Weigel

Rand Paul: Joe Biden Agrees With Me on Social Security, but Won’t Admit It

In Democrats’ hearts, they know he’s right.

Photo by Alex Wong/Getty Images

In the long summer before the 2008 Republican convention, Rep. Ron Paul only sort of admitted defeat. He turned his main organization into the Campaign for Liberty; he did the same to his youth organization, transitioning its president, Jeff Frazee, into a new, ongoing role.

Five years on, Paul has a clutch of acolytes in the House and Senate, and Young Americans for Liberty meets annually to train young activists and let them hear political pep talks. At least 40 reporters showed up for night one, which started with a series of prizes for students and continued with a panel of stars: Ted Cruz, Mike Lee, and Rand Paul. I’d hoped for a free-for-all of student questions, pinning down the senators on libertarian litmus test issues, but what I got what a Frazee-moderated discussion that stuck almost entirely to the NSA and fiscal policy.

Well, almost. It really started with Frazee asking the senators what they’d been like as young men. Only one man on the stage had faced campaign ads shaming him for a college prank. So Rand Paul ran into the flames.

“When I was in college, I was in the library every night, home in bed by 9,” he said. “I never drank any beer or smoked any pot.” He stopped himself. “Oh, actually, no, no, that’s Mike Lee’s story! I’m stealing Mike Lee’s story!”

The serious bits:

Lesson one: Sequestration was both a joke, and a worthy victory for small-government believers. Paul, using the tone with which he’d mocked Chris Christie this week (“Gimme gimme more Sandy money!”), mimicked a fear-mongering Barack Obama. “Ohhh, the planes are gonna crash into each other!” said Paul, as hundreds of (mostly male) college students chuckled. “The food will be rancid! We can’t fire the guy who’s trying to invent roll-up beef jerky, but we have to fire the food inspectors? Everybody now knows that the president wasn’t joking, he wasn’t being sarcastic—he was just maybe being dishonest.”

Lesson two: Social Security is doomed, and Barack Obama knows it. Lee walked through the Supreme Court precedent that made the program legal (“they saved it as a tax—sounds familiar?”) and explained why all of the libertarians’ suspicions about it were right. “It’s your money. It’s your property. The government has lied to you.”

Cruz, whose national politician ambitions may be larger than Lee’s, took a less absolutist approach. The coming crash of the system, he said, “presents an opportunity to reform Social Security, to make the program solvent and strong.”

There came a loud boooooooooo from the back of the room. This wasn’t a crowd interested in personal accounts inside an existing Social Security system, though that’s what Cruz pitched for a few minutes. “It’s still socialism,” grumbled the heckler, at a lower volume.

Paul just talked about his and Lee’s vain efforts to introduce a Social Security reform bill. “We raised the age,” he said. “We means-tested it. We tried to get Democats on board—Democrats have to know, we need to do this. … I asked the president face to face, I asked the vice president face to face, don’t we have to raise the age? Wouldn’t means-testing raise the age, fix a lot of these problems? They both say yes in private, won’t say yes in public.”

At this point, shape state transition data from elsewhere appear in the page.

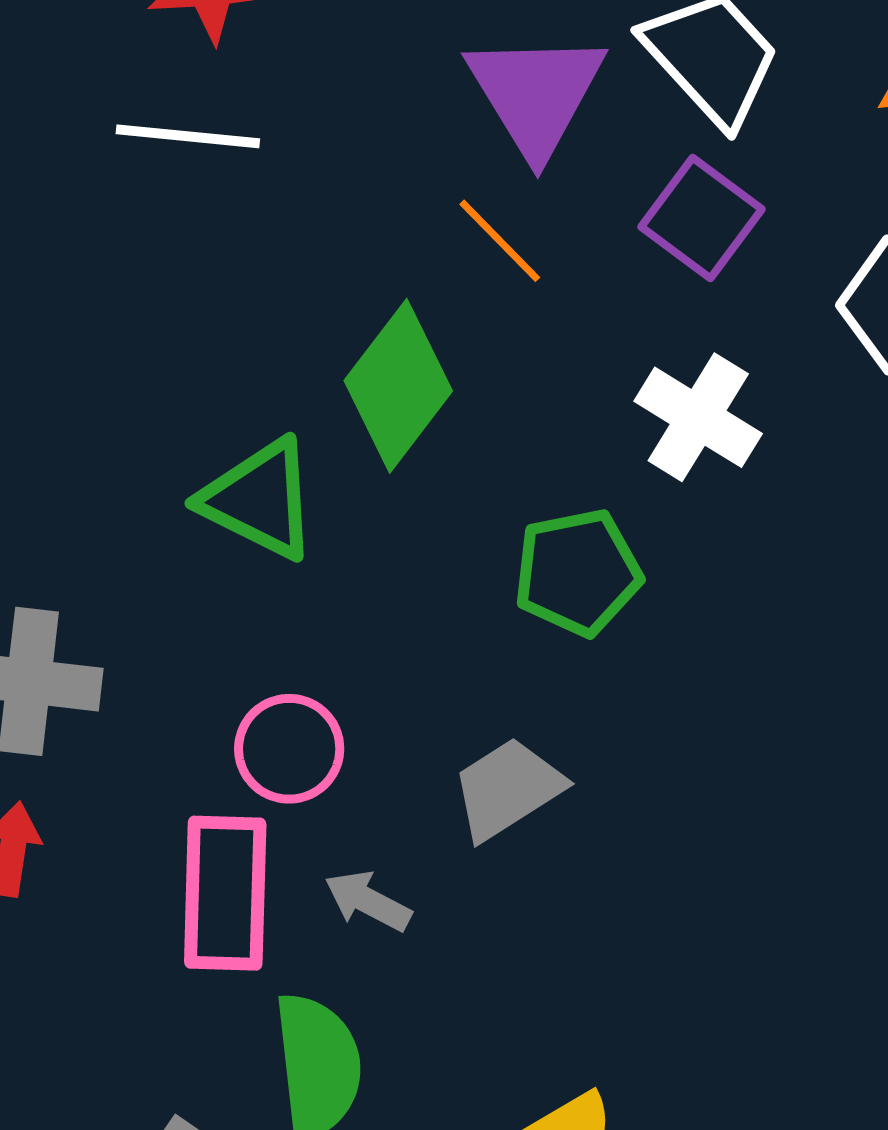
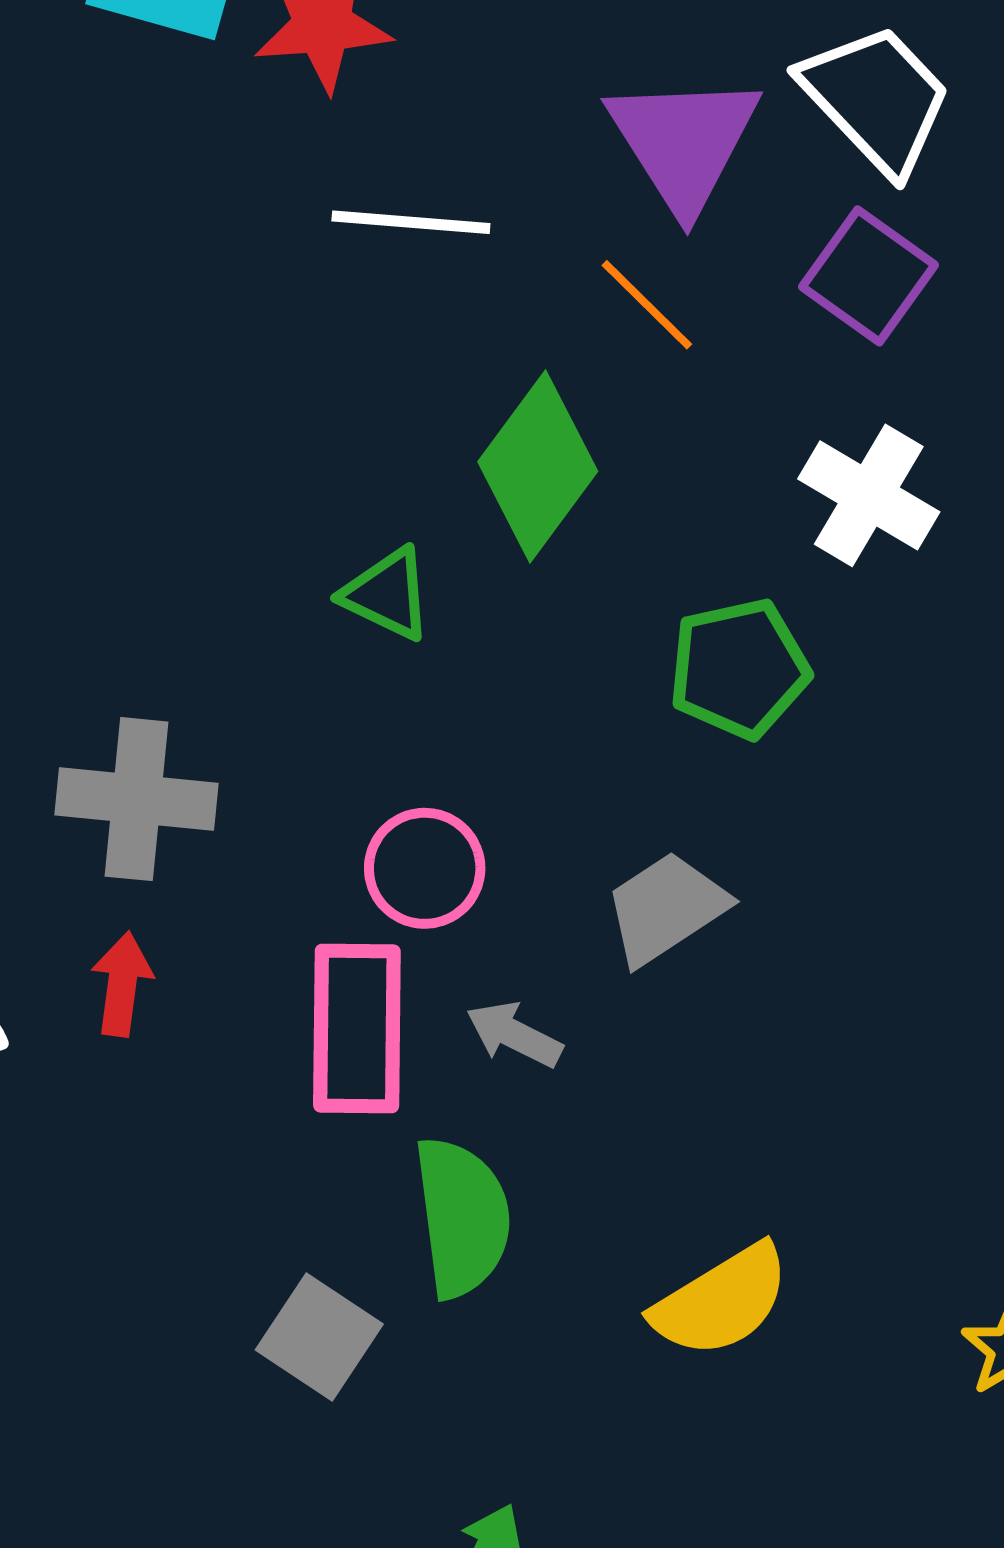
white line: (188, 136) -> (411, 222), moved
green triangle: (259, 499) -> (387, 594), size x0.7

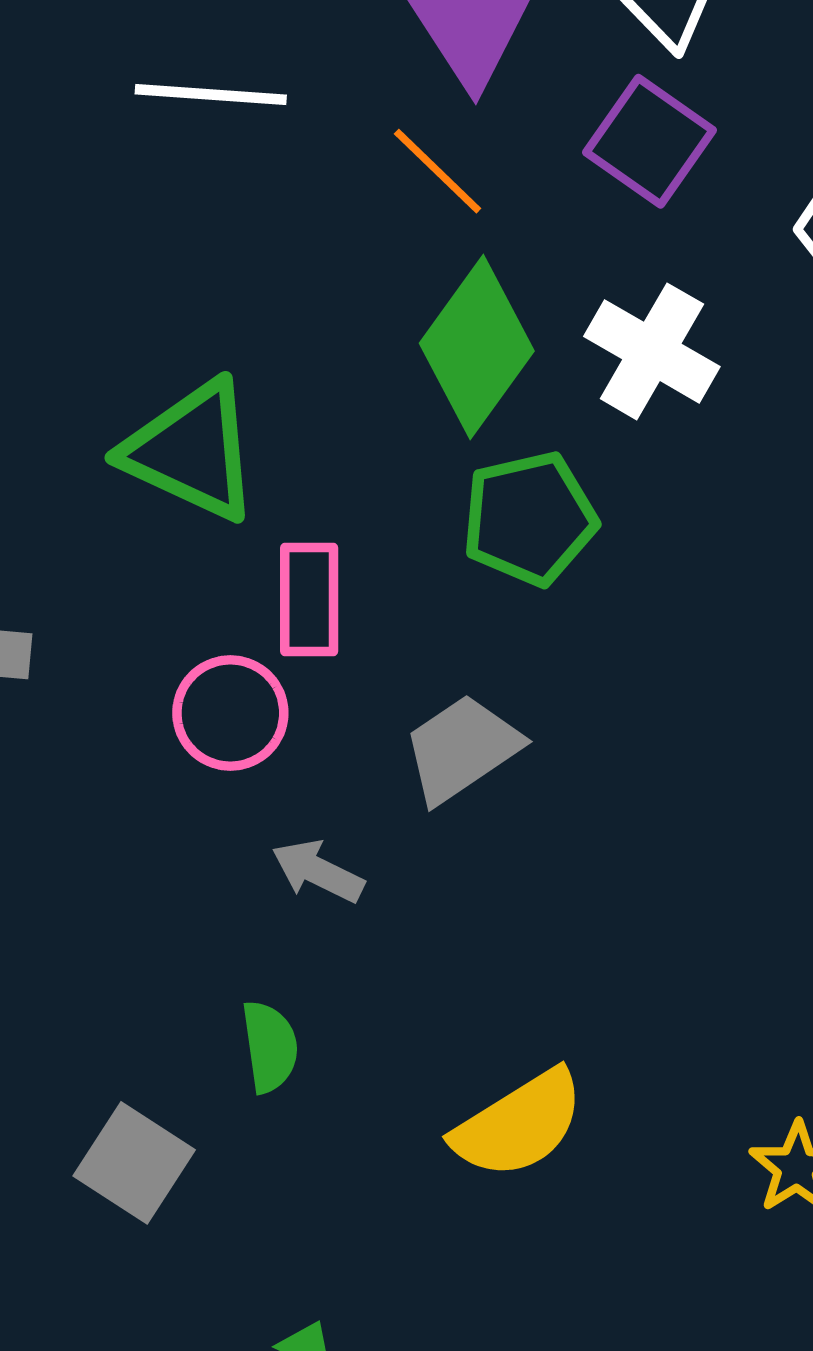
green diamond: (538, 466) -> (477, 347), moved
green triangle: (387, 594) -> (192, 451), size x1.6
pink rectangle: (357, 1029) -> (309, 599), moved, size x0.7
green semicircle: (462, 1217) -> (270, 1047), size x0.6

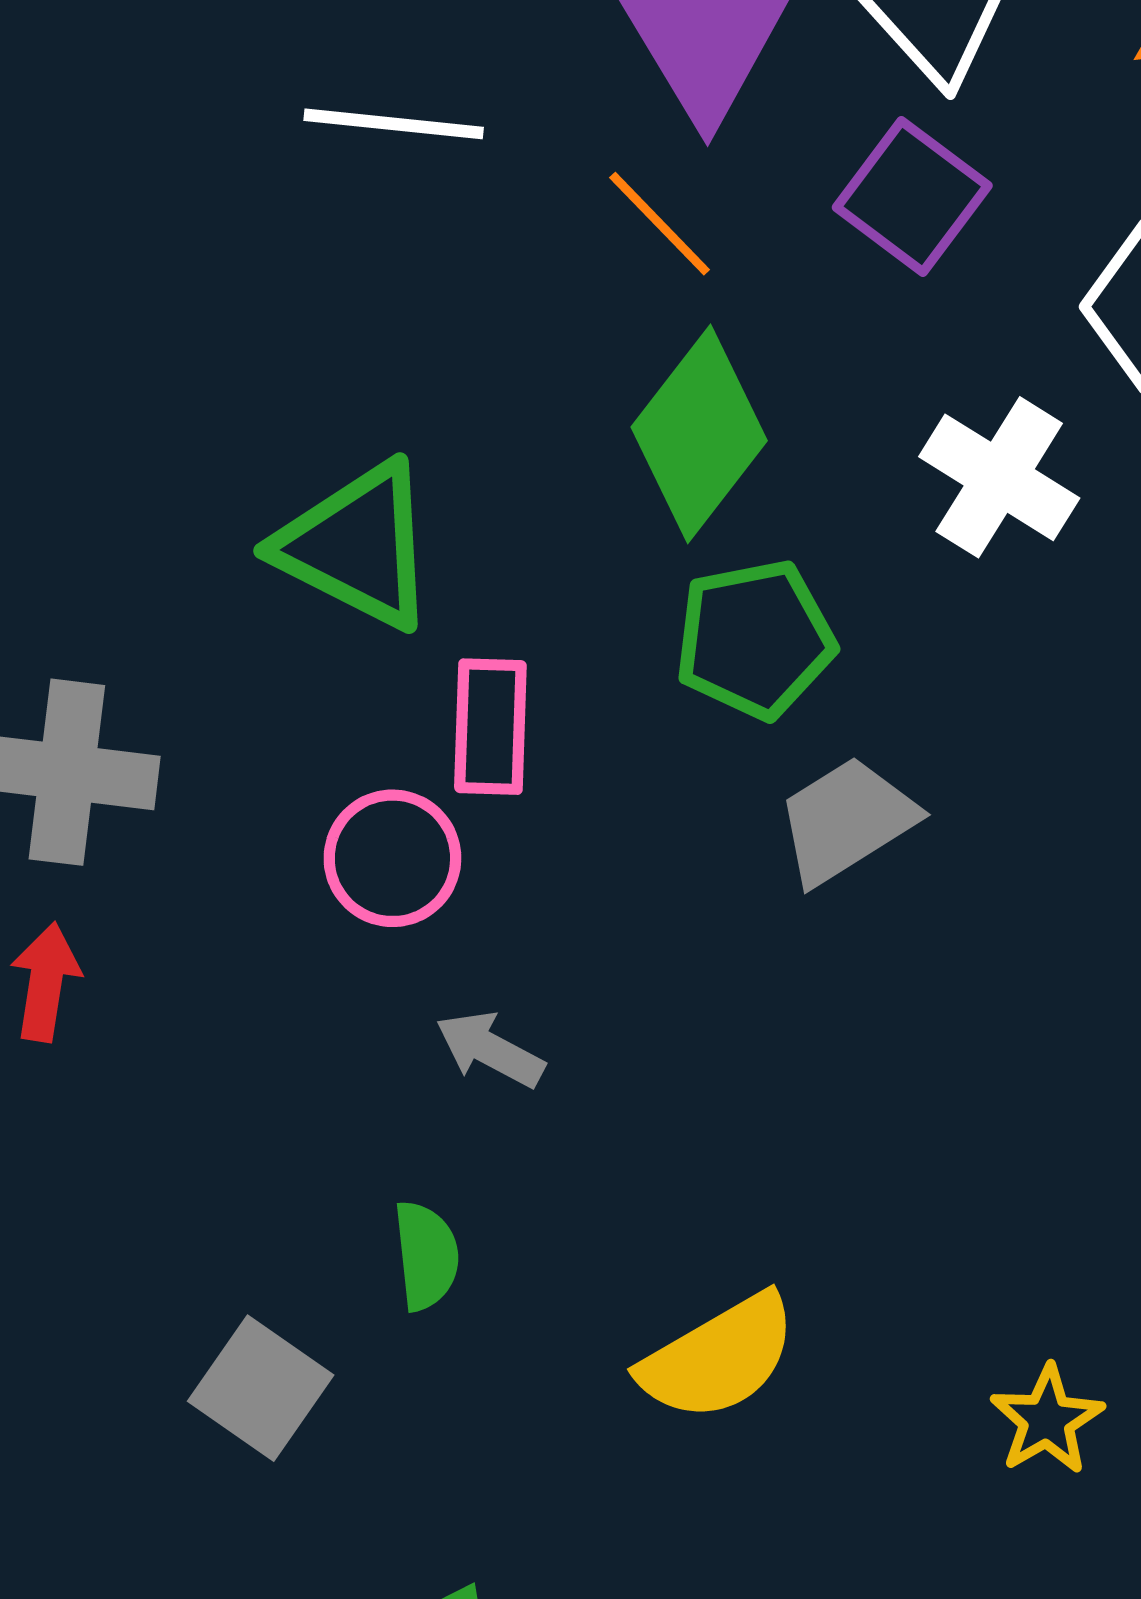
white cross: (652, 351) -> (999, 477), moved
gray trapezoid: (462, 749) -> (846, 821), moved

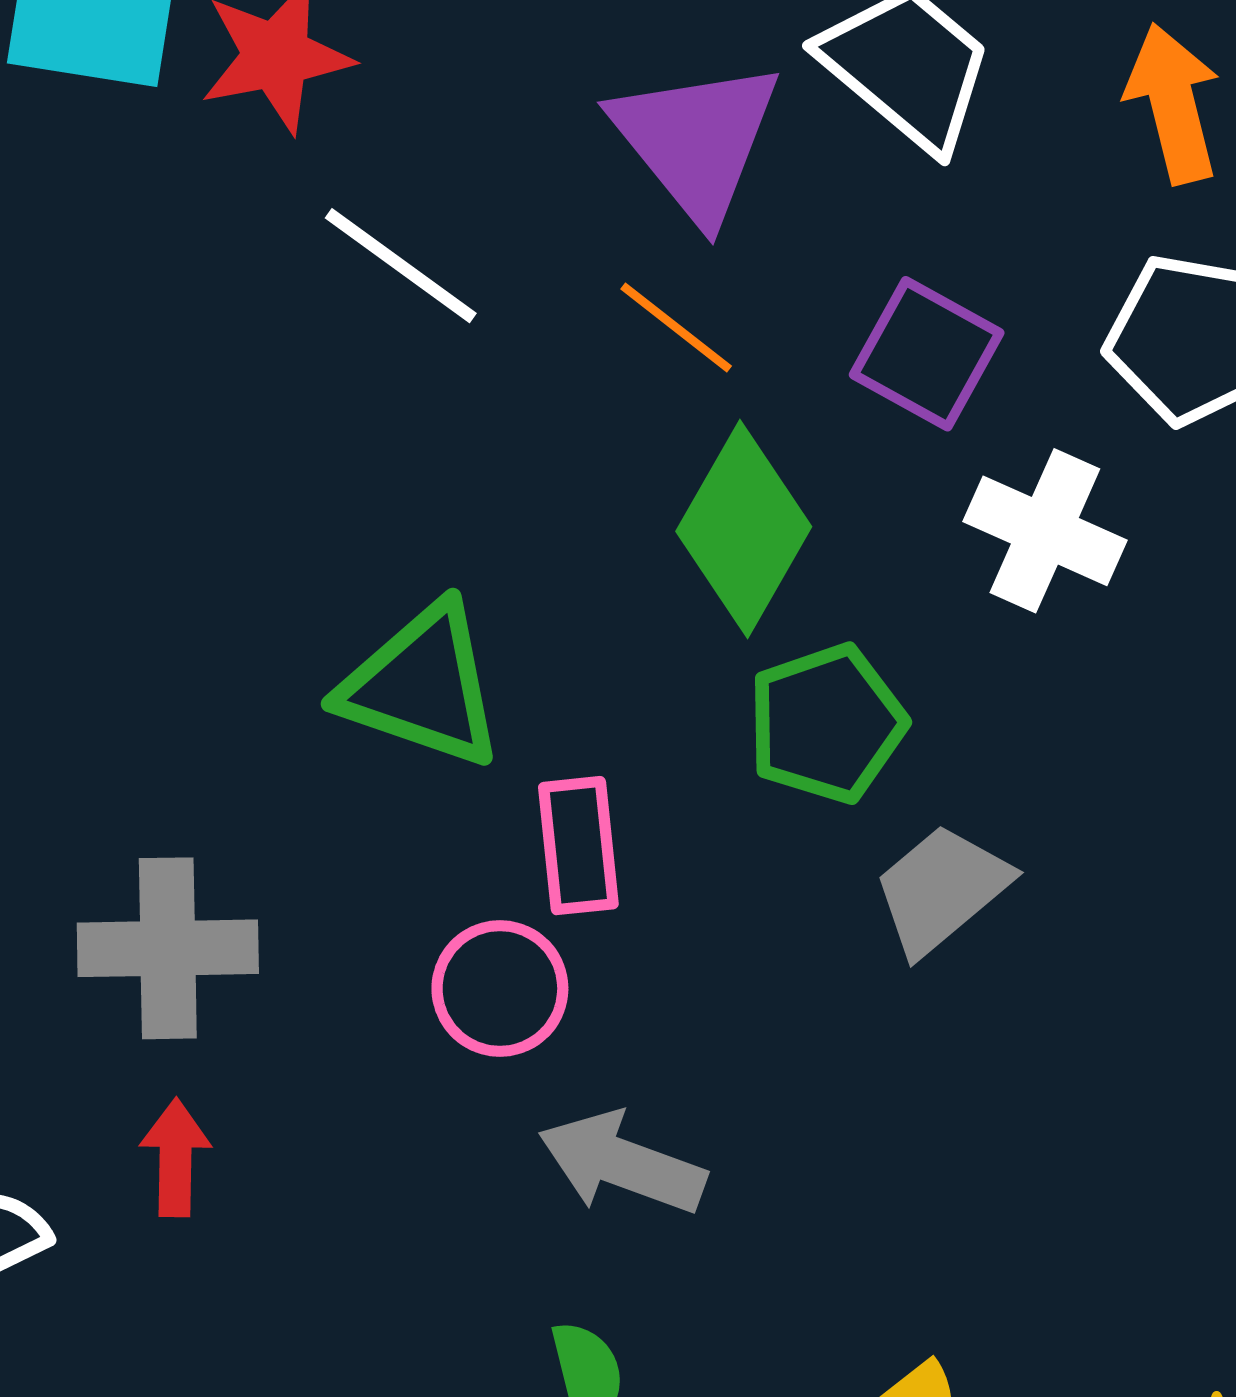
white line: (394, 124) -> (401, 266), turned 38
purple square: (912, 197) -> (927, 354), moved
gray arrow: (490, 1049) -> (622, 1163), size x1.5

Lesson three: The greatest threats to personal freedom were the TSA, the NSA, and … any other acronyms the government was using at present. Cruz praised Paul for his “heroic filibuster” on domestic use of drones, and reminded the crowd that he (Cruz) had been there for him in another moment of crisis.

“I remember when Rand was detained by the TSA,” said Cruz. “On Facebook, we launched a petition to Free Rand. The meme that was chosen for that was a picture of a physician putting on a rubber glove. For some reason, online, that really went viral.” Lee added that he’d texted Paul some advice that day on which constitutional passages to cite as the TSA hassled him. Not discussed: immigration, any social issues, or even the standby of the drug war.